/llm

python LLM wrapper to RAG local PDF files

Primary LanguagePythonOtherNOASSERTION

PDF Q&A using Large Language Models (LLMs) from Hugging Face

This script enables you to ask questions about PDF document(s) and get answers generated by a (S)LLM of your choice. It leverages the model's natural language processing capabilities to understand your queries and provide relevant information from the PDF, building a RAG and responds to natural questions.

Features

  • Question-Answering: Ask questions in natural language about the content of your PDF.
  • Hugging Face Integration: Leverages the Hugging Face Transformers library to access a wide range of state-of-the-art LLM models.
  • Sentence Embeddings: Uses sentence embeddings to efficiently find the most relevant parts of the PDF to answer your questions.
  • Automatic Dependency Management: Checks and installs required libraries to ensure a smooth setup.

Requirements

  • Python 3.9 or higher: Please ensure you have a compatible version of Python installed.
  • Hugging Face Account: You'll need a Hugging Face account to access their models. You can create one for free at https://huggingface.co/.
  • Libraries: The following Python libraries are required and will be installed automatically if not present:
    • langchain
    • transformers
    • accelerate
    • bitsandbytes
    • sentence_transformers

Usage

  1. Save the Script: Download this script and save it as pdf_qa.py.

  2. Install Dependencies: Although the script installs and updates all needed libraries, it sometimes fails to do so. In that case open your terminal or command prompt and run:

    pip install -r requirements.txt
  3. Run the Script:

    python3 pdf_qa.py [model_id] [pdf_file_path]
    

    Replace [model_id] with the Hugging Face model ID you want to use (e.g., mistralai/Mistral-7B-Instruct-v0.1).

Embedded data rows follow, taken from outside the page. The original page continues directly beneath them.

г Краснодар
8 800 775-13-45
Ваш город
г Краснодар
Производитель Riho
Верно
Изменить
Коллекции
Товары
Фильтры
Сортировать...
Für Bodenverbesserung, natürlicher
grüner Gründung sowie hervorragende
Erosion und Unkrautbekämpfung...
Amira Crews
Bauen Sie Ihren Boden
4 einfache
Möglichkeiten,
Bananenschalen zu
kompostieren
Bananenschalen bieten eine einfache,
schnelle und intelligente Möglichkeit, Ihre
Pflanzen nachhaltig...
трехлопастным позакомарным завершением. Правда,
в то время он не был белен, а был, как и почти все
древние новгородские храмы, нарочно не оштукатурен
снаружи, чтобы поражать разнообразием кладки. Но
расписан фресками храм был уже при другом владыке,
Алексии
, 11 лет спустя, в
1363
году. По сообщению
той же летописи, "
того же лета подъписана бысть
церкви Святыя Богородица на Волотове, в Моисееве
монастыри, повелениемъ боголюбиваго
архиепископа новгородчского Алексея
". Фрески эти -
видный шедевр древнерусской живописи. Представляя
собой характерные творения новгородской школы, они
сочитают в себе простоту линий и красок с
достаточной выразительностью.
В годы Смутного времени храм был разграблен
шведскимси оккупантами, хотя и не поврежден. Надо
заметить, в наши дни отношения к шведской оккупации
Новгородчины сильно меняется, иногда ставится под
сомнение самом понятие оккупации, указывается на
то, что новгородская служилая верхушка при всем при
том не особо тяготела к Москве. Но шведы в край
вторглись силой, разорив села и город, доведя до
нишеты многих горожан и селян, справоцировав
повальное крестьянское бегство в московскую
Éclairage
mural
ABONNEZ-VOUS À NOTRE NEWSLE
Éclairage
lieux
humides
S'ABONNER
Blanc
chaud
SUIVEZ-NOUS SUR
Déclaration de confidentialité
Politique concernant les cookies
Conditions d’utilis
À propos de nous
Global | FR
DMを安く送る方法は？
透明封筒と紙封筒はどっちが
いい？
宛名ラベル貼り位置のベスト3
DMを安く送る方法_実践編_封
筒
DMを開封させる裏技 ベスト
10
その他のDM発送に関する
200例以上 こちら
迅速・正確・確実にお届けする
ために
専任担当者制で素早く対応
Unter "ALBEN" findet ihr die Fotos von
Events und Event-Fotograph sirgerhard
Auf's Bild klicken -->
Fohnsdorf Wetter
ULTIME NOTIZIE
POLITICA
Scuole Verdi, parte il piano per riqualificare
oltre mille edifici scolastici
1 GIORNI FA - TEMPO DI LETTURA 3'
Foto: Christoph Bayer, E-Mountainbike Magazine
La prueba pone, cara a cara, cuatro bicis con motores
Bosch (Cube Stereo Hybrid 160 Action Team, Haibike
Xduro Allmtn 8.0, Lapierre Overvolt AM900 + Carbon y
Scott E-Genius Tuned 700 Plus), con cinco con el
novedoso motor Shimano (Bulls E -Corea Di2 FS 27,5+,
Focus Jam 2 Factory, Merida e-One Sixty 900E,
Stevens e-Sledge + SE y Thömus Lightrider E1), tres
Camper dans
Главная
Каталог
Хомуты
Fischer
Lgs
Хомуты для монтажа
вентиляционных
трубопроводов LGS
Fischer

You can find a list of available models at https://huggingface.co/models. Replace [pdf_file_path] with the path to your PDF file(s).

  4. Ask Questions: You'll be prompted to enter questions. Type your questions in natural language and press Enter. The script will provide answers based on the content of the PDF.

  5. Exit: Type exit and press Enter to quit the script.

License

This code is licensed under the Creative Commons Attribution-NonCommercial-ShareAlike 4.0 International (CC BY-NC-SA 4.0) license. See LICENSE.md for details.

Contributing

Contributions are welcome! Please feel free to fork this repository and submit pull requests.

Disclaimer

This script is provided as-is for educational and personal use. It is not intended for production or commercial applications. The author assumes no liability for any consequences arising from the use of this script.